Amerika

Furthest Right

How To Organize: Make Lists

Before there was Google, there was Judy Scheltema. This lady discovered the growing scene of dial-up bulletin boards in Texas back in the early days, and made a decision which would have a massive impact on the world. She started keeping track of the phone numbers of these bulletin boards and publishing a list of them.

“A list? That’s it?” you might ask, but if you recall, this was a time where information outside the mainstream was scarce, sort of like it is now with the Right and realists being effectively no-platformed by major corporations. Her lists came out every few weeks and gave people something to pore over and explore.

They also gave a huge boost to new bulletin boards. Having your number on that list meant fifty callers a day, and many of them would stick. The phone company hated bulletin boards and did everything it could to quash them. Media and most ordinary citizens viewed bulletin boards as dangerous hideouts for hackers.

Having a single source of reliable information helped however. Now instead of multiple steps to get involved, people only had to go to one place and explore from there. Through her efforts, Judy Scheltema helped build a thriving community because her lists implemented cohesion and order:

Judy Scheltema (God bless her) has published an oft updated list of the many Houston BBSs that wanted to be
listed for several years. It is one of the reasons why the Hoston BBS community has become so big – it’s so easy to get involved.

Instead of being a small, disorganized group the bulletin board system (BBS) community became a thriving one and more people wanted to participate. Like an opposite of a death spiral, this created a life spiral: the more people saw others participating, the more they wanted to be involved, and this got even more people involved.

Having a single step they needed to take, through a single resource, made this feasible because it reduced the uncertainty and research time required. Instead of this vast nebulous field of information, there was a starting point and a process.

That took the focus away from the technical barriers and directed it instead toward social possibilities. Bulletin boards, like a local political activist group, are ultimately communities; people go there to interact with other people in a way that they cannot anywhere else.

If you want to have people work with you, set up a process by which they can easily join the club or at least see what they are getting into and more of them will make the move from thinking-about-it to active:

In typical Texas fashion this list is big, comprised of 448 systems central to the Houston area’s 713 area code, (approximately one bulletin board for every 8,000 people)…Judy Scheltema, the original list keeper, moved on to greener pastures and left the list duties to Ron Crowther, sysop of the now defunct Houston In Line.

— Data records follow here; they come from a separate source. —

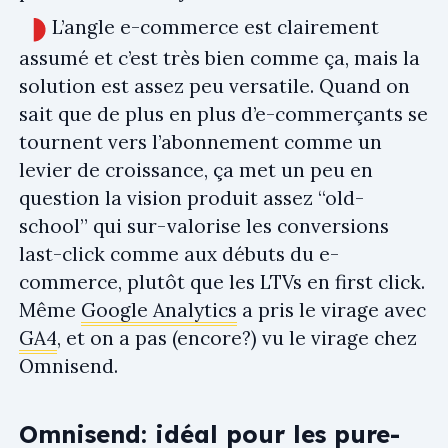
L’angle e-commerce est clairement
assumé et c’est très bien comme ça, mais la
solution est assez peu versatile. Quand on
sait que de plus en plus d’e-commerçants se
tournent vers l’abonnement comme un
levier de croissance, ça met un peu en
question la vision produit assez “old-
school” qui sur-valorise les conversions
last-click comme aux débuts du e-
commerce, plutôt que les LTVs en first click.
Même
Google Analytics
a pris le virage avec
GA4
, et on a pas (encore?) vu le virage chez
Omnisend.
Omnisend: idéal pour les pure-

…The list is free to everybody, callers don’t even have to open an account on the Atomic Cafe to download it; by using “BBS” for their first name, and “list” for their last name, callers will be quickly routed through several screens and prompted to download the list. Thanks to Dwight Silverman, the computer columnist for the Houston Chronicle, the list is available in some 15 different dialing directory fonnats.

Judy Scheltema realized that a fledgling movement could be orderly and welcoming and it would grow; we see time and again that if this is not done, movements tend to become insular and preening, at which point the hipsters take over. Anyone trying to achieve something in this world could learn from what Scheltema achieved.

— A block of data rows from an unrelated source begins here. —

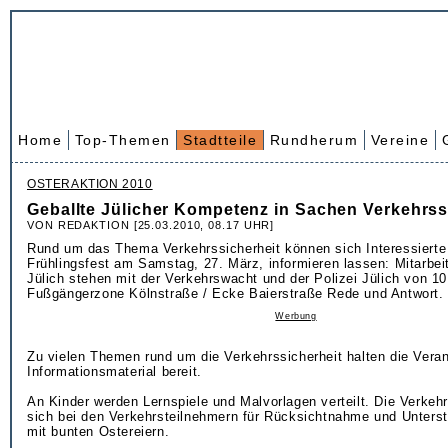
Home
Top-Themen
Stadtteile
Rundherum
Vereine
OSTERAKTION 2010
Geballte Jülicher Kompetenz in Sachen Verkehrss
VON REDAKTION [25.03.2010, 08.17 UHR]
Rund um das Thema Verkehrssicherheit können sich Interessierte
Frühlingsfest am Samstag, 27. März, informieren lassen: Mitarbeit
Jülich stehen mit der Verkehrswacht und der Polizei Jülich von 10
Fußgängerzone Kölnstraße / Ecke Baierstraße Rede und Antwort.
Werbung
Zu vielen Themen rund um die Verkehrssicherheit halten die Veran
Informationsmaterial bereit.
An Kinder werden Lernspiele und Malvorlagen verteilt. Die Verke
sich bei den Verkehrsteilnehmern für Rücksichtnahme und Unterstü
mit bunten Ostereiern.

Unfortunately, it seems likely that Judy has left us, although it is hard to track her exact progress through life. At some point, she fought the Bell phone companies through a group called COSUARD, got married, and moved somewhere else.

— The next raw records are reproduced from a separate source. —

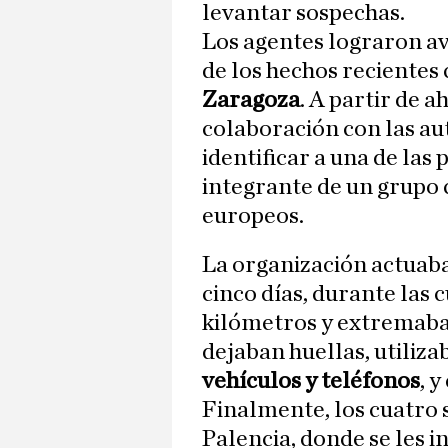
levantar sospechas.
Los agentes lograron av
de los hechos recientes
Zaragoza
. A partir de a
colaboración con las au
identificar a una de las
integrante de un grupo c
europeos.
La organización actuaba
cinco días, durante las 
kilómetros y extremaba
dejaban huellas, utiliza
vehículos y teléfonos
, 
Finalmente, los cuatro
Palencia, donde se les i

We remember her legacy because she provided an example for how to organize people in the digital age. There is no longer a single mode of communication like a newspaper, so they need something they can pass around through any means, like a list. This list needs to become the linchpin of its community.

In the decades after the BBS has ceased to become the primary means of digital communication available to the end user, the lesson remains just as powerful. Those of us organizing today need to stop focusing exclusively on our own projects, and look instead toward creating entry-points to the community for qualified newcomers.